Point in gospel is that Jesus speaks, and life emerges where there was death
IE transformation happens
·        For the man—physically dead, transformed by the voice of Jesus into life
·        As it did for Paul in the Galatians text—a long reading with plenty in it but one main point for today: the persecutor turned proclaimer
·        But also for the mother—social death and destitution transformed into restoration of status, new life
What’s dead in us that needs new life?
What sadness  needs to be transformed? 
What prejudice against another makes you a Saul-like persecutor at least in your mind?
 Jesus says, arise!  Get up and get on with whole and healthy living!

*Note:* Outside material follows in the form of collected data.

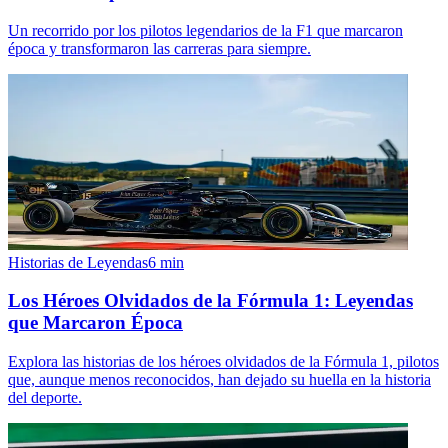
Un recorrido por los pilotos legendarios de la F1 que marcaron
época y transformaron las carreras para siempre.
Historias de Leyendas
6
min
Los Héroes Olvidados de la Fórmula 1: Leyendas
que Marcaron Época
Explora las historias de los héroes olvidados de la Fórmula 1, pilotos
que, aunque menos reconocidos, han dejado su huella en la historia
del deporte.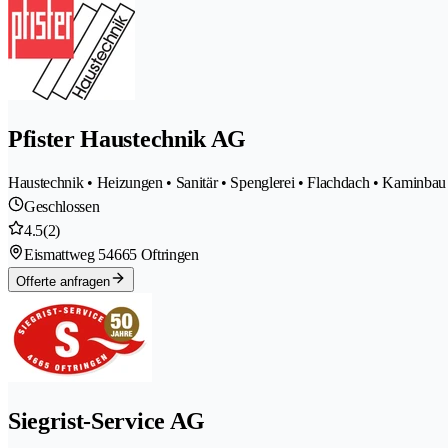
Pfister Haustechnik AG
Haustechnik • Heizungen • Sanitär • Spenglerei • Flachdach • Kaminbau
Geschlossen
4.5
(2)
Eismattweg 5
4665 Oftringen
Offerte anfragen
Siegrist-Service AG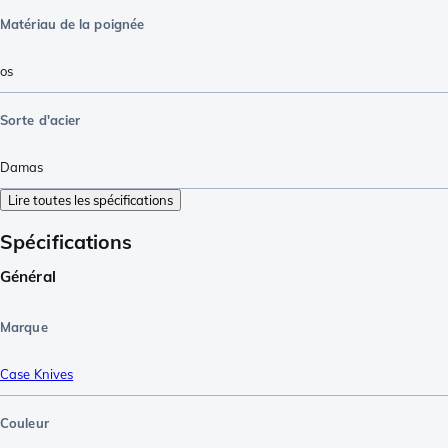
Matériau de la poignée
os
Sorte d'acier
Damas
Lire toutes les spécifications
Spécifications
Général
Marque
Case Knives
Couleur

Sure, we’ll die again, we’ll fall back time and again into old ways, but get up and let the compassion of Jesus give you life, whole and beautiful while you have the opportunity.
And all these transformations didn’t stop there….they had wider implications….they led to people glorifying God.
Even Jesus’ actions point to something bigger than he.
Do ours?
Do our lives point others to God? 
Think about all these children and youth, stepping up a grade, transitioning between one place and another….think of the most vulnerable people in our society….think of those who are dying…..will they know the compassion and life-giving care of God through you, through me, through us?
Arise!  Get up!  Live!  And let the word get around that God is at work in and through this place and our lives.